One of the major concerns in the technical review is the jobs crisis, with Commission inspectors warning there is a clear risk of the growing problem of long-term unemployment becoming structural.
Limiting this risk requires considerable attention going forward, the review team said.
On the plus side, the report said that the 70 billion euro bank recapitalisation was completed at a significantly lower cost to the State than originally anticipated.
The third instalment of the 85 billion euro bailout loans - 5.5 billion euro - is planned to be paid in two tranches by the end of September and end of October.
The International Monetary Fund (IMF), the European Commission and European Central Bank spent 10 days in Dublin from July 6 reviewing progress under the bailout before confirming the State is well financed and on course. In the same week ratings agency Moody's downgraded the country's borrowing grade to junk status.
The IMF followed up its review earlier this week by urging the Government to move on plans to sell off State assets and called for up to five billion euro worth of privatisation.

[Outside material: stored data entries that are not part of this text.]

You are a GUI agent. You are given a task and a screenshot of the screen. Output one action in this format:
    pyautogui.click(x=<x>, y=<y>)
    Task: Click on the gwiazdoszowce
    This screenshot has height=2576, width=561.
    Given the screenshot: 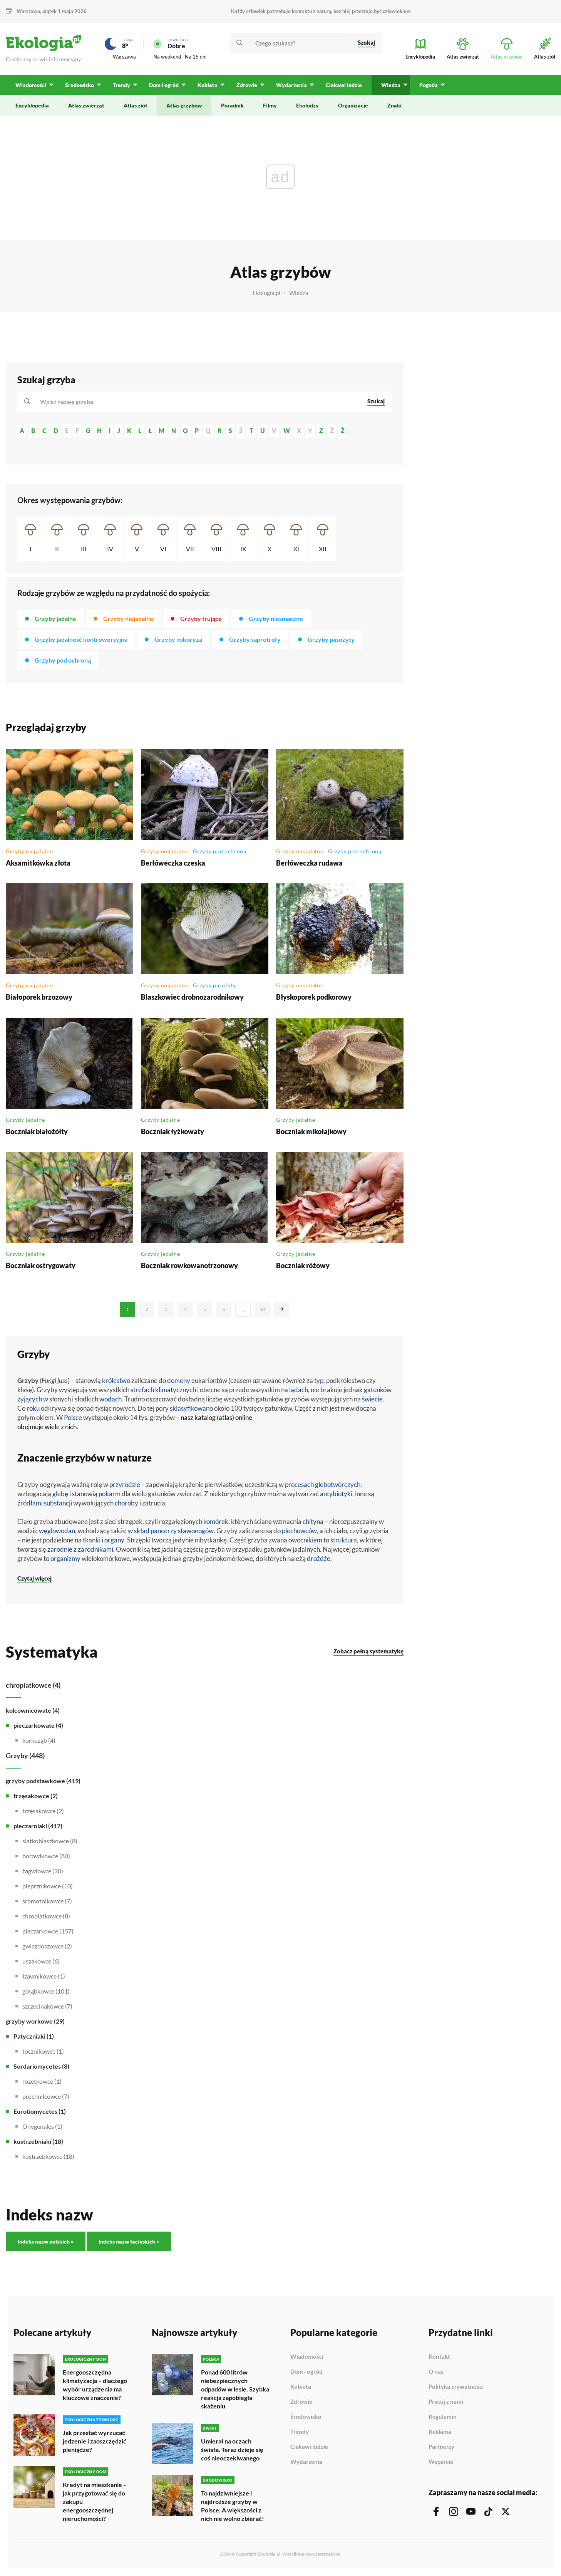 What is the action you would take?
    pyautogui.click(x=43, y=1946)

Taoiseach Enda Kenny said the report is positive but the Government is not clapping itself on the back.
"A fundamental of the report is that there is now international recognition that the decisions taken by the Government and the EU are having a material and beneficial effect on our country," he said. "It's positive but I recognise the scale of the challenge facing the country. I recognise the difficult challenges that face a Government and the people and from that perspective we do not clap ourselves on the back."